Je vous invite aussi à supprimer l'alinéa relatif à la gouvernance des aéroports régionaux. La PPRE demande au Gouvernement de désigner la région comme collectivité pilote dans la gestion des aéroports, ce qui perturbe l'équilibre actuellement défini à l'article 28 de la loi du 13 août 2004 relative aux libertés et aux responsabilités locales. Le droit en vigueur laisse en effet aux collectivités une possibilité souple, celle de s'entendre pour définir la collectivité pilote. Ce n'est qu'en l'absence d'accord que le préfet peut désigner un chef de file, sachant que, sous certaines conditions, la région est prioritaire si elle est candidate. Je pense qu'il est préférable de s'en tenir à cette solution équilibrée, qui paraît mieux adaptée à la prise en compte des contextes locaux. Quant à établir un schéma cohérent de rationalisation de notre parc d'aéroports, cela relève davantage d'une réflexion à l'échelle du territoire national et ne concerne pas la Commission européenne. Le sujet est par conséquent trop éloigné de l'objet de cette PPRE, mais je reconnais volontiers que cette question mérite d'être approfondie.

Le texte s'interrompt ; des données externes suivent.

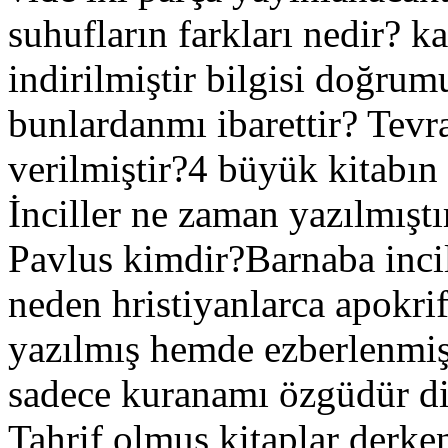
suhufların farkları nedir? k
indirilmiştir bilgisi doğru
bunlardanmı ibarettir? Tev
verilmiştir?4 büyük kitabın 
İnciller ne zaman yazılmıştı
Pavlus kimdir?Barnaba incil
neden hristiyanlarca apokri
yazılmış hemde ezberlenmi
sadece kuranamı özgüdür di
Tahrif olmuş kitaplar derke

Dans le même ordre d'idées, il faudra se pencher sur le transfert de la propriété du sol, de l'État aux collectivités, en retenant un mécanisme similaire au compromis de la loi du 13 août 2004, pour définir la collectivité concédante, mais ce point dépasse le cadre de cette PPRE et relève davantage des prochains projets de loi de décentralisation que nous aurons à examiner.

Le sujet des aéroports régionaux est à la fois technique et politique, et bien sûr éminemment stratégique pour l'aménagement du territoire. Sans doute serait-il souhaitable que notre commission s'y intéresse davantage dans un avenir proche, par exemple à l'occasion d'une mission d'information.